[[ Task input, beginning ]]

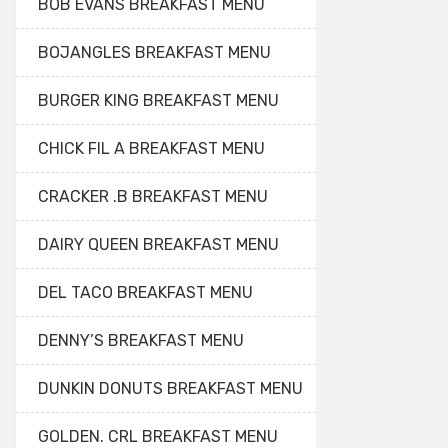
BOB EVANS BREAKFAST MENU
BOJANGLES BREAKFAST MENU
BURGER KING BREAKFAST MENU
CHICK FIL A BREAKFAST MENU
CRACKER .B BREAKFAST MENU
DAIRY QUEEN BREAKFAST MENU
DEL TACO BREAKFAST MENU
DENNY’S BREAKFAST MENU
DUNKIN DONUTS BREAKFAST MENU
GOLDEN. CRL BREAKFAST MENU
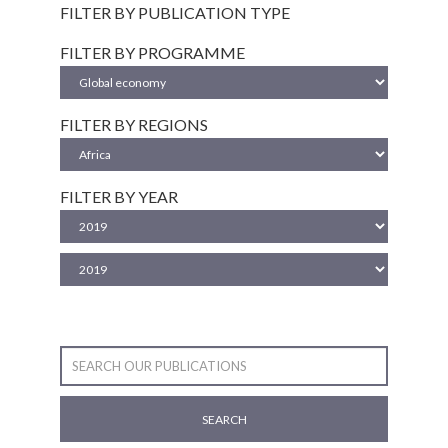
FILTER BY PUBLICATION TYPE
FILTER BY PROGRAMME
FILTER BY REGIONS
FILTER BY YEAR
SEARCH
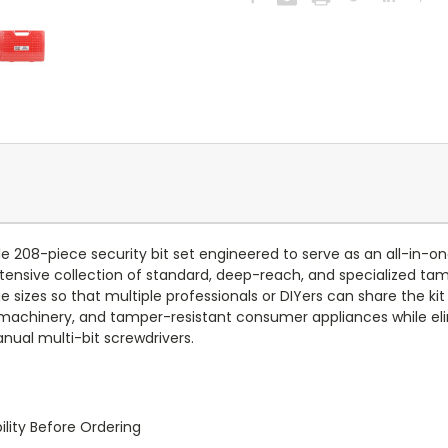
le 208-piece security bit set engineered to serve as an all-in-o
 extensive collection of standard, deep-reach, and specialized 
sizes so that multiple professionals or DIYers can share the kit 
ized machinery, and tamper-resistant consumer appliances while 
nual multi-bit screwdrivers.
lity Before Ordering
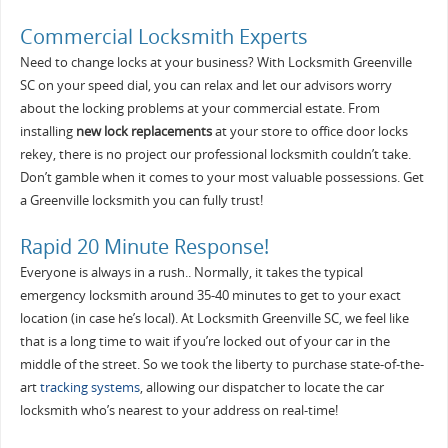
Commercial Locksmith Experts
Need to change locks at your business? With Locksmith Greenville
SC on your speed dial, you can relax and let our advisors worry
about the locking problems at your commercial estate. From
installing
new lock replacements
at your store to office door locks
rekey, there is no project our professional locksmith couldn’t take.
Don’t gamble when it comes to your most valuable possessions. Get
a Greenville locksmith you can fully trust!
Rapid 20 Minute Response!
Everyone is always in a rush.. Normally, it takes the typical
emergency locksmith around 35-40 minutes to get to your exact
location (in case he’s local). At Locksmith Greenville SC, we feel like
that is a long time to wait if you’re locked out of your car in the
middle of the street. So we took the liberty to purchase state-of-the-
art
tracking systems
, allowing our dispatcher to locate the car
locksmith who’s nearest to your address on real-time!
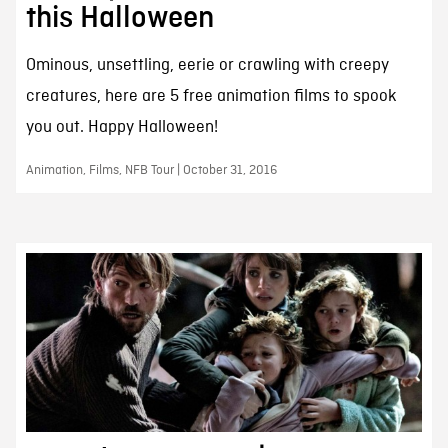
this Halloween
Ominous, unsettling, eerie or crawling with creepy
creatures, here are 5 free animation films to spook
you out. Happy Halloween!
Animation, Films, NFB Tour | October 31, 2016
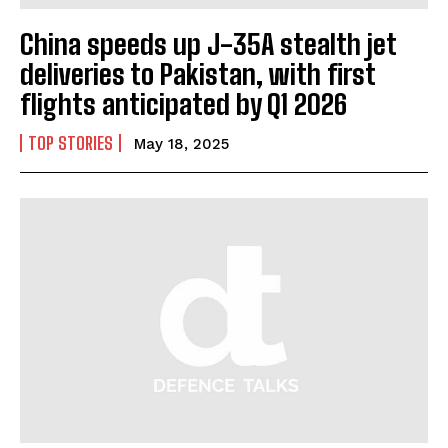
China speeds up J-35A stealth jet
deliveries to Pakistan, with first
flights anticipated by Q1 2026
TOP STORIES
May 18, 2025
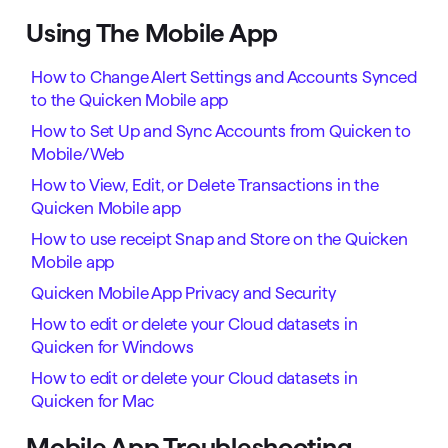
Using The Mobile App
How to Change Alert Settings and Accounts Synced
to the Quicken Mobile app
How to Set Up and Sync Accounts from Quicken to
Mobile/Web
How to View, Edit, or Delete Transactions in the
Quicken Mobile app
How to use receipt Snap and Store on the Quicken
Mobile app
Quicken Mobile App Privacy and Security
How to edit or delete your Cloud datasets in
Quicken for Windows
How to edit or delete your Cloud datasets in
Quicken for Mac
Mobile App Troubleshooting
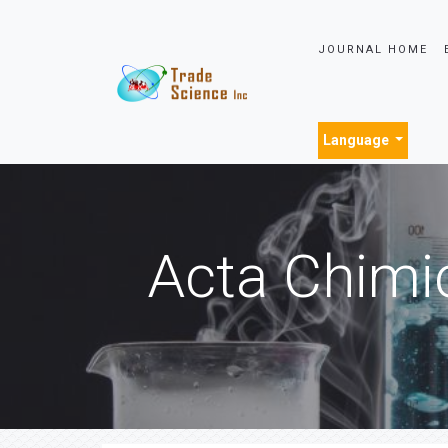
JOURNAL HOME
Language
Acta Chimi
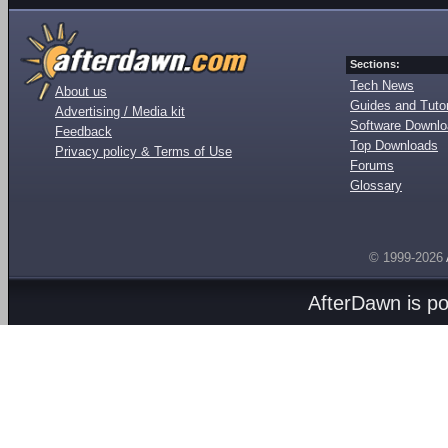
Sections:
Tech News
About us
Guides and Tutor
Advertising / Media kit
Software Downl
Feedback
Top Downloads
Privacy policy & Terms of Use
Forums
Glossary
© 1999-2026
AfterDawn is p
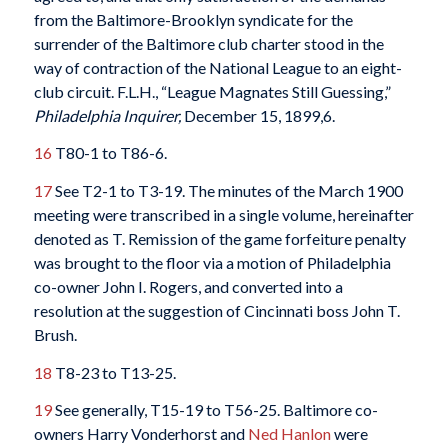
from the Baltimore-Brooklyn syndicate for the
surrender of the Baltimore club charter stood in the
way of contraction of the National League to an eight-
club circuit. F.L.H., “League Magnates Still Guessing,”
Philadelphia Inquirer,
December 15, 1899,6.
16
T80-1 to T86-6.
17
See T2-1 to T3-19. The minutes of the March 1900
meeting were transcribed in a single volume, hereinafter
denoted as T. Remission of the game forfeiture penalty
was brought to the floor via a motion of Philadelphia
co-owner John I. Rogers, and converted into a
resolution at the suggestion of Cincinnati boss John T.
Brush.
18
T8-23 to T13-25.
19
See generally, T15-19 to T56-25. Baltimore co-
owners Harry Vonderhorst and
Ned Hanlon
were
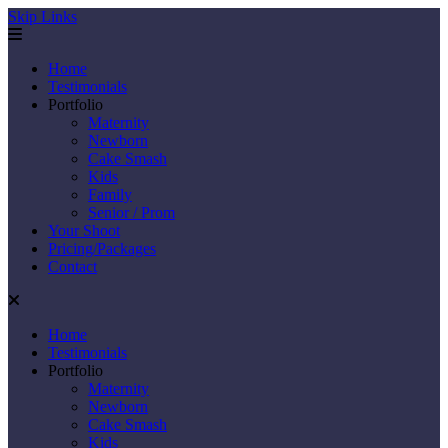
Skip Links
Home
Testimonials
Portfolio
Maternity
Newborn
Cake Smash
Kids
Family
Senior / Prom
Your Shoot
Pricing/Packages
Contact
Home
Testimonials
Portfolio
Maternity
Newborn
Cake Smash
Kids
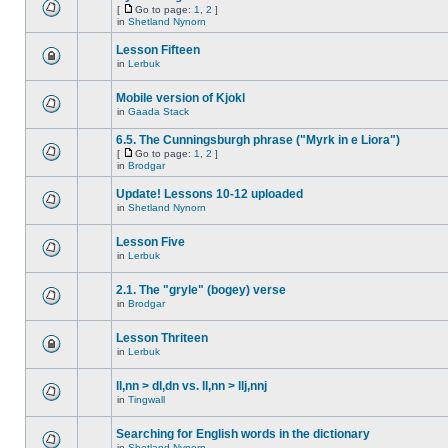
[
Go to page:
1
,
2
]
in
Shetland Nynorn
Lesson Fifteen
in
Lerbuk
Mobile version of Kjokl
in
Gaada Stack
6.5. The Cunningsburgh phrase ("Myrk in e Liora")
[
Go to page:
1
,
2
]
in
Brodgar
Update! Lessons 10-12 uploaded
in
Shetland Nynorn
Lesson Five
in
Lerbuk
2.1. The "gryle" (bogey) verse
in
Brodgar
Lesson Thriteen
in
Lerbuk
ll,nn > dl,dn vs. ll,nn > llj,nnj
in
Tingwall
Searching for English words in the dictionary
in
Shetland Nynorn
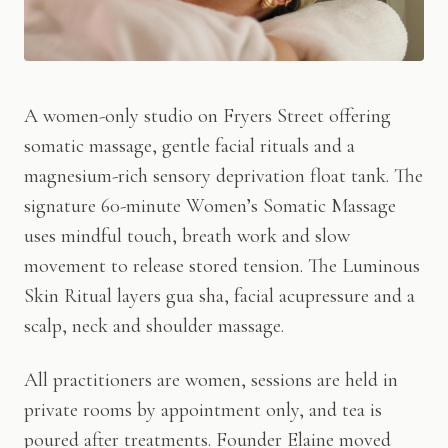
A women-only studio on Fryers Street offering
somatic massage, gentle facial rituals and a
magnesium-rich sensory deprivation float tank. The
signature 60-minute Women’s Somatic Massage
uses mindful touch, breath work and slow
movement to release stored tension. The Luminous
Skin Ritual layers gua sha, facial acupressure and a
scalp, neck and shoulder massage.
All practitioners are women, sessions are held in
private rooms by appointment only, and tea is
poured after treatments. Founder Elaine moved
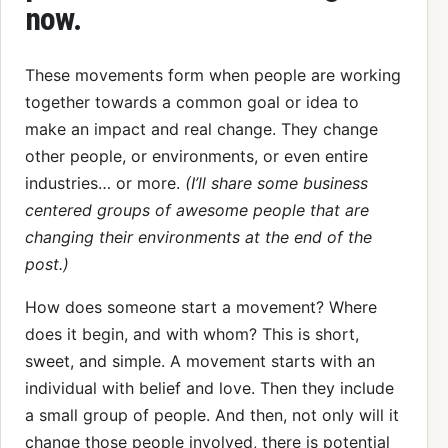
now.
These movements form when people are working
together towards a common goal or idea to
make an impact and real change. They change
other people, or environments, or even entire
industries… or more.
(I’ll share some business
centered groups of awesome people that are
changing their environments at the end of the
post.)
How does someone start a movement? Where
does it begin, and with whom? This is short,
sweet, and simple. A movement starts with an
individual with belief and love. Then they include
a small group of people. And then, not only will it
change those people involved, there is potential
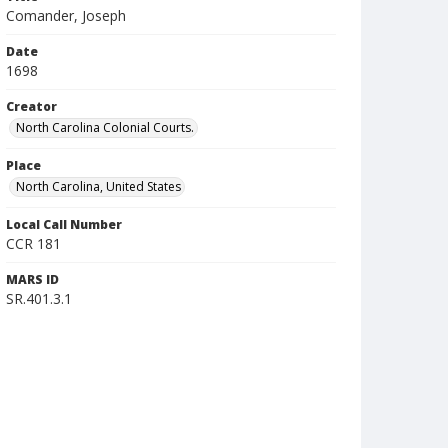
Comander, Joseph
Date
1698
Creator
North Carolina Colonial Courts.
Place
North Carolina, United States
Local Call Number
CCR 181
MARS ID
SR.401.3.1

[[ Task input, end ]]

== Try it ==
Among the entries above, locate the line with "denoted as T." and the line with "does it begin, and". Give those two lines and all lines between them again, exactly, leaving out the pictures.

== Exercise answer ==
denoted as T. Remission of the game forfeiture penalty
was brought to the floor via a motion of Philadelphia
co-owner John I. Rogers, and converted into a
resolution at the suggestion of Cincinnati boss John T.
Brush.
18
T8-23 to T13-25.
19
See generally, T15-19 to T56-25. Baltimore co-
owners Harry Vonderhorst and
Ned Hanlon
were
Skip Links
Home
Testimonials
Portfolio
Maternity
Newborn
Cake Smash
Kids
Family
Senior / Prom
Your Shoot
Pricing/Packages
Contact
Home
Testimonials
Portfolio
Maternity
Newborn
Cake Smash
Kids
[
Go to page:
1
,
2
]
in
Shetland Nynorn
Lesson Fifteen
in
Lerbuk
Mobile version of Kjokl
in
Gaada Stack
6.5. The Cunningsburgh phrase ("Myrk in e Liora")
[
Go to page:
1
,
2
]
in
Brodgar
Update! Lessons 10-12 uploaded
in
Shetland Nynorn
Lesson Five
in
Lerbuk
2.1. The "gryle" (bogey) verse
in
Brodgar
Lesson Thriteen
in
Lerbuk
ll,nn > dl,dn vs. ll,nn > llj,nnj
in
Tingwall
Searching for English words in the dictionary
in
Shetland Nynorn
A women-only studio on Fryers Street offering
somatic massage, gentle facial rituals and a
magnesium-rich sensory deprivation float tank. The
signature 60-minute Women’s Somatic Massage
uses mindful touch, breath work and slow
movement to release stored tension. The Luminous
Skin Ritual layers gua sha, facial acupressure and a
scalp, neck and shoulder massage.
All practitioners are women, sessions are held in
private rooms by appointment only, and tea is
poured after treatments. Founder Elaine moved
now.
These movements form when people are working
together towards a common goal or idea to
make an impact and real change. They change
other people, or environments, or even entire
industries… or more.
(I’ll share some business
centered groups of awesome people that are
changing their environments at the end of the
post.)
How does someone start a movement? Where
does it begin, and with whom? This is short,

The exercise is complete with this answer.